Description
A decision analysis
quantifies costs and uncertainties, identifies important decisions, and explores all
possible outcomes to derive strategies that optimize cost, limit financial risk, and
assure the best chances of project success.
The tools of decision analysis include influence diagrams, decision trees
(see the figure below), and sensitivity analyses. They are based on established
statistical techniques used successfully by many businesses to develop decisions. |
Quantitative Decisions helped this
client decide what approaches to take with investigation, remediation, public interaction,
and agency negotiation following the discovery of widespread PCB contamination in a
nearby wetland.
A formal decision analysis uncovered hidden major costs and revealed
where uncertainties could drive remedial costs up and success rates down.

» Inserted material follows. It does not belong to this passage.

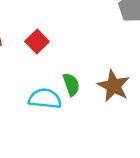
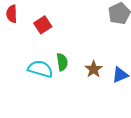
brown star: (114, 86) -> (94, 69), size x0.7

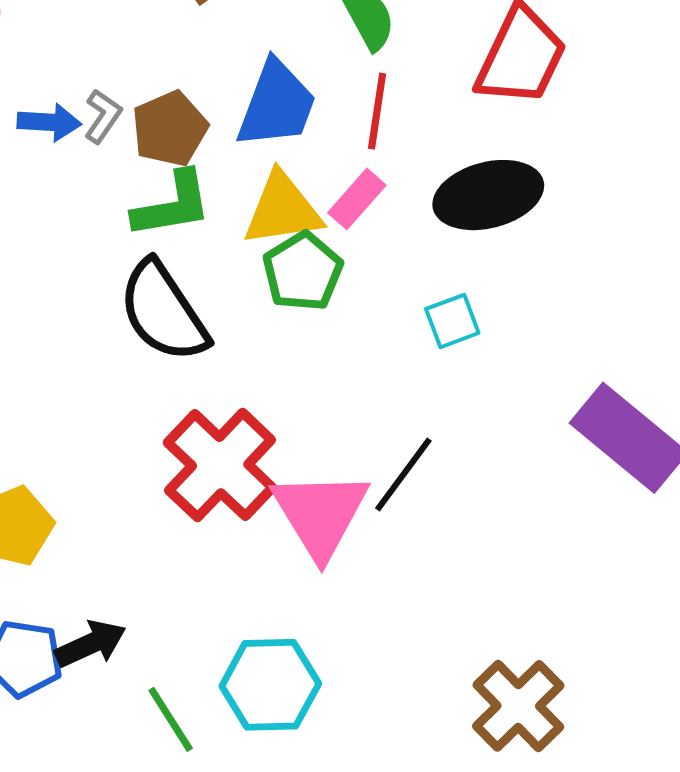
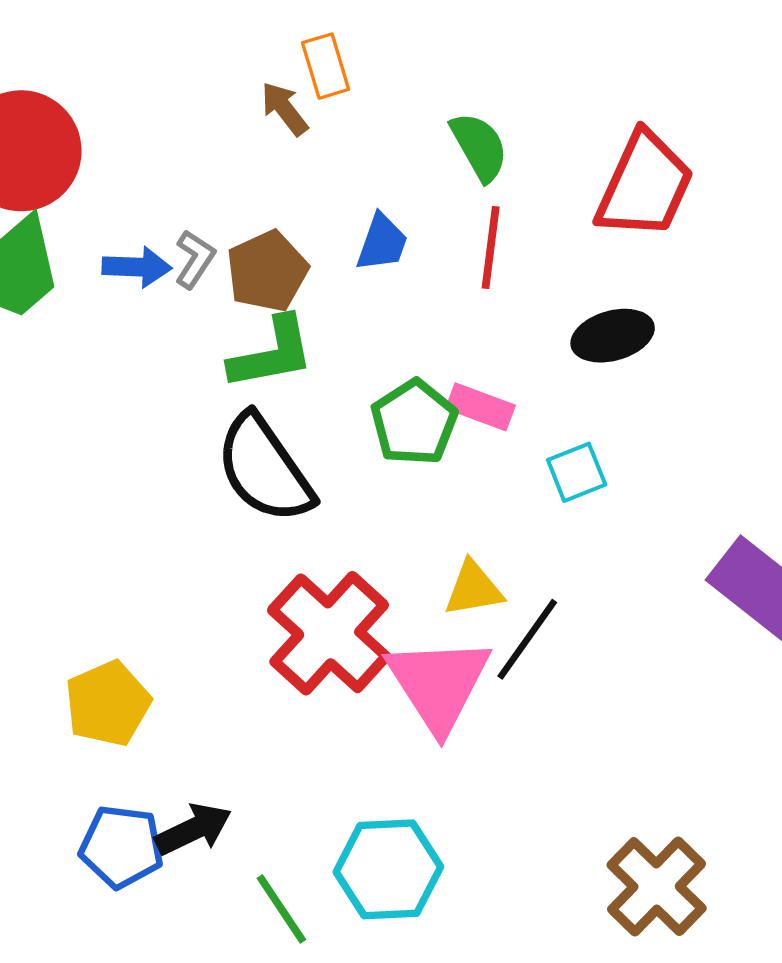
blue trapezoid: (277, 104) -> (382, 243), size x0.6
black ellipse: (488, 195) -> (613, 336), size x0.7
pink rectangle: (357, 199) -> (481, 407), moved, turned 70
yellow triangle: (283, 209) -> (474, 589), moved, size x0.7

The client observed that this approach helped their environmental
managers effectively communicate with corporate management the reasons why investment in
agency interaction and public involvement was worthwhile: The spread in possible remedial
costs of $2M to $20M represented important financial risk; investing in actions to
improve the chance of negotiating lower-cost outcomes was worthwhile.
The decision analysis identified the amounts that were worthwhile
investing in agency interaction as well as in additional investigation and scientific
studies. It did so by suggesting that the client quantify important costs and
uncertainties. Sensitivity analyses then identified the numbers that were driving the
project strategy, helping the team to focus on obtaining information that was important
for success.
Subsequent work on this project has proceeded favorably.
Hoped-for lenient PCB standards have been approved by the environmental agency; additional
sampling has been unnecessary; lower cleanup costs are anticipated.